• **Task to carry out**:
Gather each line in the entries that includes the string "ATLANTICO".

Data items

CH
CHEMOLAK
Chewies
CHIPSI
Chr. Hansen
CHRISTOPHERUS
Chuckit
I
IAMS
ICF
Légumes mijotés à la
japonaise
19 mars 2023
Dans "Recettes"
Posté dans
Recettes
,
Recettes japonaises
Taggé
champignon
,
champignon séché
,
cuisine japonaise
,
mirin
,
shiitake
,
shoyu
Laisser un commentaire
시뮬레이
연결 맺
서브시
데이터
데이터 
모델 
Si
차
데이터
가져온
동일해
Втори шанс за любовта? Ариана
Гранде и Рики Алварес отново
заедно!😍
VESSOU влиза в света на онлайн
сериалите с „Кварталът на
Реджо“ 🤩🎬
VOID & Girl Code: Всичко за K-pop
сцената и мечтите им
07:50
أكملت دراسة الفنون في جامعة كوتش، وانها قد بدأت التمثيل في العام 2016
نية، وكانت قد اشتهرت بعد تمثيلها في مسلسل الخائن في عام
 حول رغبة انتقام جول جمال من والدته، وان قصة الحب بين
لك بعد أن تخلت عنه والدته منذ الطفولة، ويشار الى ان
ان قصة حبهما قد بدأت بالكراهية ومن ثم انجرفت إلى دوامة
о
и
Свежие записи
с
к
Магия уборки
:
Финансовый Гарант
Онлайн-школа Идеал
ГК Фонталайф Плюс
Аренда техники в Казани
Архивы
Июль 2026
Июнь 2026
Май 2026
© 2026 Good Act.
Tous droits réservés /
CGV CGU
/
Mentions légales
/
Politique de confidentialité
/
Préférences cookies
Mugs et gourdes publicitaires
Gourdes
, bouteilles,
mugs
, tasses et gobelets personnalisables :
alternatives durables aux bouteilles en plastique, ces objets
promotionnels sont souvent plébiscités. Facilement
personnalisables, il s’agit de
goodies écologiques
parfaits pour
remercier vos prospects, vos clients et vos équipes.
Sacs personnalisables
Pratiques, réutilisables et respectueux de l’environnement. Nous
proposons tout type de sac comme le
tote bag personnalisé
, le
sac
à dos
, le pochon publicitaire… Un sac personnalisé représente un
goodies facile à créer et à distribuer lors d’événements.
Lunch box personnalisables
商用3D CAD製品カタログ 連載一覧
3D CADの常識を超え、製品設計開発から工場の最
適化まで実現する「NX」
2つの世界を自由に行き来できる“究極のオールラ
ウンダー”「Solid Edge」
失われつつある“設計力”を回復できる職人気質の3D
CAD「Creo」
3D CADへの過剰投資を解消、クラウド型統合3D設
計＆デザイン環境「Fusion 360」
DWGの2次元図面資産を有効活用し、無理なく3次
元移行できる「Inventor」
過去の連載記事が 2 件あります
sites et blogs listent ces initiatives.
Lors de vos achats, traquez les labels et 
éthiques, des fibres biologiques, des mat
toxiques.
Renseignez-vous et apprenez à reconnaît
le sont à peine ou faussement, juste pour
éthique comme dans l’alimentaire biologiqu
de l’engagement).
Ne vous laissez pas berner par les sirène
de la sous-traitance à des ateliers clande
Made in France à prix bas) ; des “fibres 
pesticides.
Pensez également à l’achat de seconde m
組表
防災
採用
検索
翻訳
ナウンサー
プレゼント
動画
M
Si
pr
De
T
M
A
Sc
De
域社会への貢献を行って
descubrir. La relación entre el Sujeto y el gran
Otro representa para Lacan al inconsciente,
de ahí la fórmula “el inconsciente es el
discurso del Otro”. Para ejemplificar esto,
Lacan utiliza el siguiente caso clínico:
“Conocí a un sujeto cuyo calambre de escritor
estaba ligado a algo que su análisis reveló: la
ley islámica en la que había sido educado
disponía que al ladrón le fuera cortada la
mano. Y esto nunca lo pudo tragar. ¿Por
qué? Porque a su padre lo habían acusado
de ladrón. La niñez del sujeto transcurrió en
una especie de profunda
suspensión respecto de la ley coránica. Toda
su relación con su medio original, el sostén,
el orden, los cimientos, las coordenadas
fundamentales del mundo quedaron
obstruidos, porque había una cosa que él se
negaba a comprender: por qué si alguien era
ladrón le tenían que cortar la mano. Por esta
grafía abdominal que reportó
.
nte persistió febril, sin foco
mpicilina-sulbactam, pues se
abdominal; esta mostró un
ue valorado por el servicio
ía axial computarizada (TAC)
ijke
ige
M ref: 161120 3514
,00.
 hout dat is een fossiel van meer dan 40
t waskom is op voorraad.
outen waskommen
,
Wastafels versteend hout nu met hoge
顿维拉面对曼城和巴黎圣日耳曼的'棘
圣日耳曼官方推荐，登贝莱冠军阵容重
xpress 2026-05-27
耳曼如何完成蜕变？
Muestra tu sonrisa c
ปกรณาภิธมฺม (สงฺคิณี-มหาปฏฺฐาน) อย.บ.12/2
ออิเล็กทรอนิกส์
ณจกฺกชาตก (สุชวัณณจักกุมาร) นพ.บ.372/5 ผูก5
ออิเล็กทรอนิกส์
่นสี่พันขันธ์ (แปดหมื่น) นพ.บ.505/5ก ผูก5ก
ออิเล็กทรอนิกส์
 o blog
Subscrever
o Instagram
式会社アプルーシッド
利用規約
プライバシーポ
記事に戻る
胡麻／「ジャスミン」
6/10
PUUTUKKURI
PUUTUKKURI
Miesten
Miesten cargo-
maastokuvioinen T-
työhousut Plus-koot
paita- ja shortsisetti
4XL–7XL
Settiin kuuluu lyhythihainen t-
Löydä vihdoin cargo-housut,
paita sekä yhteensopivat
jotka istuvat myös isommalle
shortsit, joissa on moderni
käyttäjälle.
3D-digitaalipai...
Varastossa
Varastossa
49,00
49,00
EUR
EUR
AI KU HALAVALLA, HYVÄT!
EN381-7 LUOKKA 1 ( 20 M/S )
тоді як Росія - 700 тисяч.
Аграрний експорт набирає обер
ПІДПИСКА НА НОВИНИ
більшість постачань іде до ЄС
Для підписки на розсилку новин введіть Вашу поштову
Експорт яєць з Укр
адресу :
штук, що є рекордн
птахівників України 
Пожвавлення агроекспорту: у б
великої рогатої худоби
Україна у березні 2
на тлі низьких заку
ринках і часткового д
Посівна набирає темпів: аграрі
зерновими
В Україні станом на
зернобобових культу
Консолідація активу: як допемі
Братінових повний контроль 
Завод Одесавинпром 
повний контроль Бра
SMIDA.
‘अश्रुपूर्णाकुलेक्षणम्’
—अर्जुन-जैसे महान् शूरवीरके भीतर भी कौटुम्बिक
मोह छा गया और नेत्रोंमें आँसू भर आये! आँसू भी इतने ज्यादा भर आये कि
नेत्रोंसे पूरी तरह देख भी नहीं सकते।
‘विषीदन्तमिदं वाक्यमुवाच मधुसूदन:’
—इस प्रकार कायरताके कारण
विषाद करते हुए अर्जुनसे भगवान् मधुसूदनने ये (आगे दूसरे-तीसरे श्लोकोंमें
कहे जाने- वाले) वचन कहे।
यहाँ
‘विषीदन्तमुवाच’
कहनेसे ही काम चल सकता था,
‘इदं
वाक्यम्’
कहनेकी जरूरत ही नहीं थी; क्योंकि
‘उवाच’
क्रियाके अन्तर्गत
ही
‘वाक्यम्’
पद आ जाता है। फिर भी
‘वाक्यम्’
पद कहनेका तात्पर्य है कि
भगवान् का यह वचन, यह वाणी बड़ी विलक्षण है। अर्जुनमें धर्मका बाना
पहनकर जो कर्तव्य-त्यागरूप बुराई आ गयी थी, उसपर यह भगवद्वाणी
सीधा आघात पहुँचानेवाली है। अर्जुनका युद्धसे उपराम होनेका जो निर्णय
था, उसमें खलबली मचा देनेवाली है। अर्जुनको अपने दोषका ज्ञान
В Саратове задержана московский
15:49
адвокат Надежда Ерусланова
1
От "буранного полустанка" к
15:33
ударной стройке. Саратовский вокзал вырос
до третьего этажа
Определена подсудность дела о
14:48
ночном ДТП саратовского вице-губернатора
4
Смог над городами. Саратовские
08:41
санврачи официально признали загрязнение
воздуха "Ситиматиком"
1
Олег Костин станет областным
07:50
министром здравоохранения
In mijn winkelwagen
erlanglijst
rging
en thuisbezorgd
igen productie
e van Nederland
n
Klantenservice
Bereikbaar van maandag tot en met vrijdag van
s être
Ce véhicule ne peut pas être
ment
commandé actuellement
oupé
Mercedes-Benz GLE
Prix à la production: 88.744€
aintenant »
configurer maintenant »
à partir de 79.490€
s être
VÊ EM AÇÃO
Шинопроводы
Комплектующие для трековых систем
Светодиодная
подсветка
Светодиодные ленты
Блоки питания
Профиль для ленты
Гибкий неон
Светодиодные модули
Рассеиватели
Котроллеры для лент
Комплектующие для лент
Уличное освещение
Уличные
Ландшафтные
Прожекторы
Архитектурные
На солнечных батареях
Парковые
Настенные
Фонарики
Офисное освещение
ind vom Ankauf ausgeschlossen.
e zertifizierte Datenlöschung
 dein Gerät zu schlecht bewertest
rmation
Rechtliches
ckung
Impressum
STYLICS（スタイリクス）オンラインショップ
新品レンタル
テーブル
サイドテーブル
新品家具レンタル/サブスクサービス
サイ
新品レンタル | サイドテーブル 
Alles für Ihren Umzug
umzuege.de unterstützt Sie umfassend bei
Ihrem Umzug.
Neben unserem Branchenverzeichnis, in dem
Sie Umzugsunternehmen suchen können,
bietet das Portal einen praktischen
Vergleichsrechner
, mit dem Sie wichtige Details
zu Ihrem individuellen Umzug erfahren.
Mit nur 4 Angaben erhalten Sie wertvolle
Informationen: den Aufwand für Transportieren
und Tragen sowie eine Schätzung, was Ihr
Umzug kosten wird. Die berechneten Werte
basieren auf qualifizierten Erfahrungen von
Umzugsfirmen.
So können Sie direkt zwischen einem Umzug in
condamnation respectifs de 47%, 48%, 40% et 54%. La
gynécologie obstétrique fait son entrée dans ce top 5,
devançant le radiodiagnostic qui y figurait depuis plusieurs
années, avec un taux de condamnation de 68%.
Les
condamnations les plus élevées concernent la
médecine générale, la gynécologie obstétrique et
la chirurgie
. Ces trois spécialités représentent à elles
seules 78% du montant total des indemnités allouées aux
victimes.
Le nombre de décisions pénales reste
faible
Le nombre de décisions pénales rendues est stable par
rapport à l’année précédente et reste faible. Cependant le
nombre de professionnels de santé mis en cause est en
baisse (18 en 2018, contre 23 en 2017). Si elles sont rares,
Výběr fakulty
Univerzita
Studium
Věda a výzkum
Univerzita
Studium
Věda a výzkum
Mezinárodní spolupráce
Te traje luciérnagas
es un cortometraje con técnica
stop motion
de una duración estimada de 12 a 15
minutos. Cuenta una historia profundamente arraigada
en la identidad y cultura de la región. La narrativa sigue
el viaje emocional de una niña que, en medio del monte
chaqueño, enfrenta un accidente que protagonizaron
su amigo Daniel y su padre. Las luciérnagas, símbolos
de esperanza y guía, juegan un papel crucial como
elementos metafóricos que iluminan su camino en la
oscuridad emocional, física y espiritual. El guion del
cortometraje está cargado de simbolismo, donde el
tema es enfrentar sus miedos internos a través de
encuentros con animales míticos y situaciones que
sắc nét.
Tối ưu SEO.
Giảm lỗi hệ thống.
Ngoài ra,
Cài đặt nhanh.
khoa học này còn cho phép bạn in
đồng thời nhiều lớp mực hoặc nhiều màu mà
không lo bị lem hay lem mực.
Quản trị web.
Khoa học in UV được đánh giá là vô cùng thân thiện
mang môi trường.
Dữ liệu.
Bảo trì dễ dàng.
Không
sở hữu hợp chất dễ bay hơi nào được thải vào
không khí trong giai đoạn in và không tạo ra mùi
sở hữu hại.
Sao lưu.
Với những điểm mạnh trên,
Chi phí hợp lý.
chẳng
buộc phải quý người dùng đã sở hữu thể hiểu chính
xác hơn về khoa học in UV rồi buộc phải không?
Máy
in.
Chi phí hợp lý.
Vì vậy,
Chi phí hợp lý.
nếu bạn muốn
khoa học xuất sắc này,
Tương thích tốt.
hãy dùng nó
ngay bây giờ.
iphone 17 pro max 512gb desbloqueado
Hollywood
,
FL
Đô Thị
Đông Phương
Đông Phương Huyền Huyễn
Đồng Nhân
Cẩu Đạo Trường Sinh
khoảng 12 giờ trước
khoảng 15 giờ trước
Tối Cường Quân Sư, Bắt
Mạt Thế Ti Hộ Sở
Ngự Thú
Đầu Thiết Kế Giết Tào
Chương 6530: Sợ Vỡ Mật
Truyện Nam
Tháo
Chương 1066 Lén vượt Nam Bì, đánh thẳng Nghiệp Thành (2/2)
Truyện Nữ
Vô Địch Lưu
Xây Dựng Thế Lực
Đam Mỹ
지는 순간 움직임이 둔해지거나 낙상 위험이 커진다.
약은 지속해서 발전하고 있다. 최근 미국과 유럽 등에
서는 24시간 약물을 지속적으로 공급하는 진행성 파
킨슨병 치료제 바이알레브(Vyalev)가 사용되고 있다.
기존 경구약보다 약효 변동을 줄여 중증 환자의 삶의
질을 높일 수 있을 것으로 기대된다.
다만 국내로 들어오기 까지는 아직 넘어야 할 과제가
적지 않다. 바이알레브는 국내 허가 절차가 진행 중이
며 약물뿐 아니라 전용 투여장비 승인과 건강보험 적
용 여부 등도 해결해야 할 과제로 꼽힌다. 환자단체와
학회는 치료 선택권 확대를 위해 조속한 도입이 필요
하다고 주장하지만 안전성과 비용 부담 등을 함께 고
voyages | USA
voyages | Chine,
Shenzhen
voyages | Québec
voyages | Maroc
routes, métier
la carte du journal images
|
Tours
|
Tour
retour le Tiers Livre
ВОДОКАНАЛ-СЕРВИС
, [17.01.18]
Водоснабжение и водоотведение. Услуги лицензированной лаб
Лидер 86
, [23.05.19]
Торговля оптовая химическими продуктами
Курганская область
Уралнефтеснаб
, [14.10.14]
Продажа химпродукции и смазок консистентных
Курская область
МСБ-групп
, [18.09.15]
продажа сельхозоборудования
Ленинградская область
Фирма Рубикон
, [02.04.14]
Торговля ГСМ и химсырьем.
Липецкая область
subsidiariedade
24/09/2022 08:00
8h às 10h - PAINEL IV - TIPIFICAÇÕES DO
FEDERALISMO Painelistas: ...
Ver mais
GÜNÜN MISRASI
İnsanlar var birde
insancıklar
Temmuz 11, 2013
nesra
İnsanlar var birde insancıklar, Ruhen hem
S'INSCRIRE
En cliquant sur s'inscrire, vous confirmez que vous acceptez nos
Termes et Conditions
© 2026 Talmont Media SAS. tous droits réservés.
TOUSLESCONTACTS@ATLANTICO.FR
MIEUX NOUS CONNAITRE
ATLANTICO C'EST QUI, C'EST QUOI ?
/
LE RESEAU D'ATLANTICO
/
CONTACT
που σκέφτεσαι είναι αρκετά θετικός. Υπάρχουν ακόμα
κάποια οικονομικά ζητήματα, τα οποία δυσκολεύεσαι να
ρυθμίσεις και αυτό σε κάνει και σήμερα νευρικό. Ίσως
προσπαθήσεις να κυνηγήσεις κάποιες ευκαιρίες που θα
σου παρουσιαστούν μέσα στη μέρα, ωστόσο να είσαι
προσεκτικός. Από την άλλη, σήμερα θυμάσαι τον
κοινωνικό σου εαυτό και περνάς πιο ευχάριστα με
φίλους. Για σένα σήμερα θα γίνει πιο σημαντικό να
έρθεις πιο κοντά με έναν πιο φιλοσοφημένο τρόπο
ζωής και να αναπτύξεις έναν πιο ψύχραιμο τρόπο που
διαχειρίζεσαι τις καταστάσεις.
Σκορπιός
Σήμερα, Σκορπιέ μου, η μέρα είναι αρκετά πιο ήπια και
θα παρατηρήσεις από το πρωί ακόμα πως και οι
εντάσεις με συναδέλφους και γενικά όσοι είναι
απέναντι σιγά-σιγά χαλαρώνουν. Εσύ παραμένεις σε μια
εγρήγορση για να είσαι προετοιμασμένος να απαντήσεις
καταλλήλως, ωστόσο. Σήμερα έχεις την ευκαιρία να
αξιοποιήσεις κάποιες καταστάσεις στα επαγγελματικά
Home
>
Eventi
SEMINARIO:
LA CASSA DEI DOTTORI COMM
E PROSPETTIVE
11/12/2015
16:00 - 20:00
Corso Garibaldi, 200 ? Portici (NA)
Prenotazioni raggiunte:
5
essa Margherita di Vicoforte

• **Response to the task**:
TOUSLESCONTACTS@ATLANTICO.FR
ATLANTICO C'EST QUI, C'EST QUOI ?
LE RESEAU D'ATLANTICO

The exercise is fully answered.